Ms. Robertson knows that putting herself back in the spotlight comes with risks, especially given that the book details her former ritzy lifestyle while Quadriga’s creditors have yet to receive any money back. (EY has recovered only $33-million, and the Canada Revenue Agency is assessing the company’s unpaid tax bill.)

This time, however, she’s prepared for any negative comments she might receive. “I feel that I’ve come so far in healing,” she said. “I don’t feel so vulnerable any more.” She now has other people to be strong for, she adds: Ms. Robertson is in a relationship, and she and her partner are expecting a daughter in March.

She is still trying to reconcile the two sides of Gerald Cotten. There is the man she said deceived her, whose name is infamous in crypto circles. Then there is the man she loved, who died in front of her. She has tried to honour him, commissioning a handcrafted wooden bench that now sits in their favourite spot, overlooking a lake on a walking trail in Mount Uniake, N.S. “I love the Gerry that I knew,” Ms. Robertson said. “I don’t know who this other person is, but he’s let me down so much.”

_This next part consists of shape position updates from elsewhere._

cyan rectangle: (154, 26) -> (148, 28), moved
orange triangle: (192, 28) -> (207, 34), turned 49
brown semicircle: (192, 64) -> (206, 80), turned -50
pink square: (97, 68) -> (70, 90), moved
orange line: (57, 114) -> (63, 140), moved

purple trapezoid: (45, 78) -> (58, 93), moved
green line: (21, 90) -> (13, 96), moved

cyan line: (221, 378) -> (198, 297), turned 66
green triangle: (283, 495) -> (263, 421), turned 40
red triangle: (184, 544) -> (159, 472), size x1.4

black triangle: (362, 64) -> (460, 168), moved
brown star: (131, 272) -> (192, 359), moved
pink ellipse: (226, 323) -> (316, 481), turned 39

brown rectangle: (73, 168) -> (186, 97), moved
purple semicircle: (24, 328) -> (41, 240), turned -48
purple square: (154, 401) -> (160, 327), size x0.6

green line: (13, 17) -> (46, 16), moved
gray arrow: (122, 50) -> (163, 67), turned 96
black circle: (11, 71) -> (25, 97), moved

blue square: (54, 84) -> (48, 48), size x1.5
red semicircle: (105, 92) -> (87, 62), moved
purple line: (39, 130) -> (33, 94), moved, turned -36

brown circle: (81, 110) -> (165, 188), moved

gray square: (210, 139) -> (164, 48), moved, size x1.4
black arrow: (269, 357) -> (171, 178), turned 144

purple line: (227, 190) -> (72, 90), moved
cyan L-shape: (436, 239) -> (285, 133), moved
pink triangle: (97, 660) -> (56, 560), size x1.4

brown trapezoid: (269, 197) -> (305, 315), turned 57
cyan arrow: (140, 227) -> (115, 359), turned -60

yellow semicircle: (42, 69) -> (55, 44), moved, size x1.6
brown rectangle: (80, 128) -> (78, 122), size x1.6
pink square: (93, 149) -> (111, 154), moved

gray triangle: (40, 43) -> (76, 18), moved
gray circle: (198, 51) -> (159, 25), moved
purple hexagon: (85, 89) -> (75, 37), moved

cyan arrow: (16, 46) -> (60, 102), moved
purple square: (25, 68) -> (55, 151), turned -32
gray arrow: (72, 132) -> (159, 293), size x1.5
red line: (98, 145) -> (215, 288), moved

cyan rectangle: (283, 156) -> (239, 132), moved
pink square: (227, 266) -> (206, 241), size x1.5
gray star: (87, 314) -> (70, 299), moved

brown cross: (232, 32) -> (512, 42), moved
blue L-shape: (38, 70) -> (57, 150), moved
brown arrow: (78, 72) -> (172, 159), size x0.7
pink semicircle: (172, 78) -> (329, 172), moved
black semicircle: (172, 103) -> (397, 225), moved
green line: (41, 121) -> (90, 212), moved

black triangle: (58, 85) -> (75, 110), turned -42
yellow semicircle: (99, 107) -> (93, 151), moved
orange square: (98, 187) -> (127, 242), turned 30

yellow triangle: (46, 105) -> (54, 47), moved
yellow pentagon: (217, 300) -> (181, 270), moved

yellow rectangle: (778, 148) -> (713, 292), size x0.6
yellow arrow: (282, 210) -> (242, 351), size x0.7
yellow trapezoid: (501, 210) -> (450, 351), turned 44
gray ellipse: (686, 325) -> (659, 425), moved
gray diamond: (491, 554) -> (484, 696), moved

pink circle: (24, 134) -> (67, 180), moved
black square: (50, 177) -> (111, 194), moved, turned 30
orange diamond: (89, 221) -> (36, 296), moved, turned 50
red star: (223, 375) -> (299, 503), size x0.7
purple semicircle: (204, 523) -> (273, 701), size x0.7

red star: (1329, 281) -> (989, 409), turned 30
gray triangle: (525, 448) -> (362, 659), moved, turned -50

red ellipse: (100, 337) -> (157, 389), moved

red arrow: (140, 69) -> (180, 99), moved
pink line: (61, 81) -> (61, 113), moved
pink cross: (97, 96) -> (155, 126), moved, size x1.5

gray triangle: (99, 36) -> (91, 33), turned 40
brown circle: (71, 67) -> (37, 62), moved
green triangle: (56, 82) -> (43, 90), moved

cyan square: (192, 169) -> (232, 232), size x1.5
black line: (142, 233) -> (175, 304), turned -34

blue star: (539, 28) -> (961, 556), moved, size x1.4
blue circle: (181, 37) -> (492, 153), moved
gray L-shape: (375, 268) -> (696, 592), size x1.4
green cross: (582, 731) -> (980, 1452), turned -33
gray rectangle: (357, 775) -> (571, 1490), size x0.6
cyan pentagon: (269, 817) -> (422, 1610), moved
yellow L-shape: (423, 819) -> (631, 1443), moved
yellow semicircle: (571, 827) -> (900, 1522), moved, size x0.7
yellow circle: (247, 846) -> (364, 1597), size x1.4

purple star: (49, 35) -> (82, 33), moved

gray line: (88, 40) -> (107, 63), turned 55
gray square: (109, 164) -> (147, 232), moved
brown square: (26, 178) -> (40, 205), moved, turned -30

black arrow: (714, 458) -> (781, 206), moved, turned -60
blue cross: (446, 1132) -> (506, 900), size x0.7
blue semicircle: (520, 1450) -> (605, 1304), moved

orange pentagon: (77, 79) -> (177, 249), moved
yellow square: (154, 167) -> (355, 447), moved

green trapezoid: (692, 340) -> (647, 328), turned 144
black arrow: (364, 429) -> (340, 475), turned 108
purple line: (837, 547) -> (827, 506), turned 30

In retrospect, there were signs something was off. He once told her that if he dies, Quadriga dies with him. Millions of dollars in physical cash, destined for Quadriga customers making withdrawals, flowed through their house. Mr. Cotten personally stuffed envelopes with bills. He once asked Ms. Robertson to pick up cash from a Quadriga client, and she retrieved thousands of dollars in cash. Did she really not suspect anything?

”I feel like he kind of went above and beyond to make everything look up to par,” she said. He complained to her about paying corporate taxes (even though Quadriga did not) and the company was registered with Canada’s anti-money-laundering agency. She is not the only person he fooled, she said. Quadriga, she adds, was entirely his endeavour. “I just felt like I really didn’t need to know – and bitcoin was really confusing.”

She is haunted by one question: Why did Gerry do what he did? Some days, she thinks he was just a gambler trying to bet his way out of a hole. Other days, when she’s feeling angry toward him, she thinks he acted out of a selfish desire to get rich. Ms. Robertson hopes his motivation was not as sinister as that, but she will never know. “I can’t get any answers from him,” she said. “I have to live in that mystery every day.”